The life cycle of the N. caninum parasite is unknown, but it known to be transmissible during fetal development and birth. Puppies are most commonly diagnosed, but hunting dogs are also at increased risk and appear frequently in the medical literature covering this condition.

 

Symptoms and Types

 

Signs of neosporosis are similar to the parasitic disease toxoplasmosis, which is caused by the protozoan parasite Toxoplasma gondii. In dogs less than six months of age, symptoms usually include stiffness of the pelvic limbs (back legs), paralysis distinguished by gradual muscle atrophy (in which the muscles seize up and cannot move), progressing to rigid contracting of the limbs.

 

In older dogs, the central nervous system is more likely to be involved, leading to symptoms such as seizures, tremors, behavioral changes, and blindness. Other symptoms that may develop include weakness of the cervical muscles (near to the neck) and difficulty swallowing, a condition known as dysphagia. These signs develop gradually. The eventual paralysis of the muscles involved in respiration can lead to death. In many cases, the infection spreads throughout the body, affecting most of the organs, including the skin. Dermatitis is another common symptom of neosporosis, particularly in older dogs.

 

Causes

 

Neosporosis is caused by the protozoan Neospora caninum, which invades and inhabits the body of the host animal. Dogs and coyotes are definitive hosts of N. caninum and can pass on infection via the sporulated oocysts (the fertilized ovum of the N. caninum parasite) present in their feces. Ingestion of these oocysts – for example, in contaminated food stuffs – can pass on neosporosis to animals.

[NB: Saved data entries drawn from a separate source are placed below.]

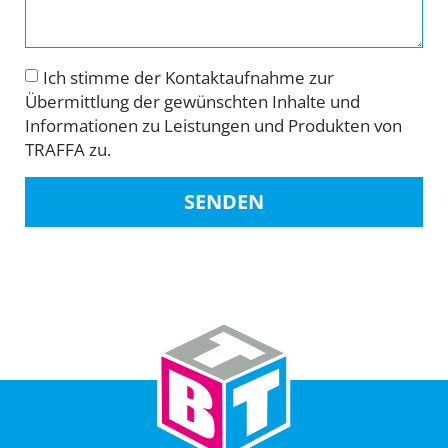
Ich stimme der Kontaktaufnahme zur
Übermittlung der gewünschten Inhalte und
Informationen zu Leistungen und Produkten von
TRAFFA zu.
SENDEN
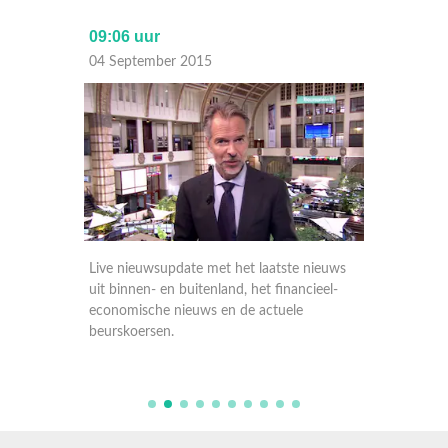
09:06 uur
17:30 
04 September 2015
03 Sep
nieuws
Live nieuwsupdate met het laatste nieuws
Live ni
ieel-
uit binnen- en buitenland, het financieel-
uit binn
economische nieuws en de actuele
economi
beurskoersen.
beursko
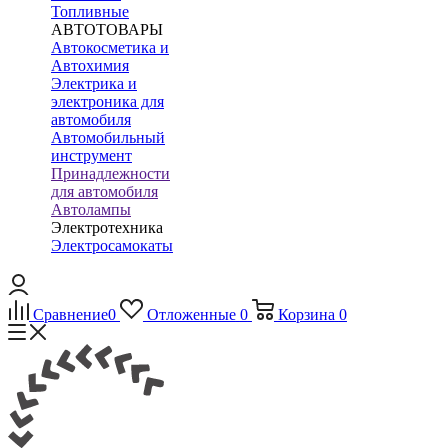
Топливные
АВТОТОВАРЫ
Автокосметика и
Автохимия
Электрика и
электроника для
автомобиля
Автомобильный
инструмент
Принадлежности
для автомобиля
Автолампы
Электротехника
Электросамокаты
Сравнение
0
Отложенные
0
Корзина
0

Additionally, the presence of N. caninum cysts in the tissues of an intermediate host (such as cattle) can lead to the contamination of feeds, leading to infection.

 

Transmission of N. caninum also may be transplacental, meaning it may be transmitted from mother to child through the placenta while the fetus is still in the womb. This can result in congenital infection (in which the infection is present upon birth). In puppies, N. caninum may form cysts in the developing central nervous system, resulting in neurological abnormalities.

 

 

Diagnosis

 

Your veterinarian will perform a thorough physical exam on your pet, including a complete blood profile, a chemical blood profile, a complete blood count, and a urinalysis. A fecal sample will also be necessary for laboratory analysis. A finding of oocysts in the feces will be definitive for diagnosing neosporosis. Your doctor will also need to perform an analysis of your dog's cerebrospinal fluid (the fluid of the brain and spinal cord) in order to determine the extent of neurological involvement. Changes, such as a slight increase in protein in the cerebrospinal fluid, are indicative of neosporosis. I tissue biopsy may also be used to differentiate N. caninum from T. gondii.

 

Because there are several conditions that can cause central nervous system dysfunctions, your doctor may also need to rule these out, especially those that have the highest risk for severe complications. Some of the diseases your doctor may want to rule out, depending on the background of symptoms and the environment your dog normally lives in, include rabies, fungal infections, meningitis, and reactions to toxic materials (e.g., lead, pesticides).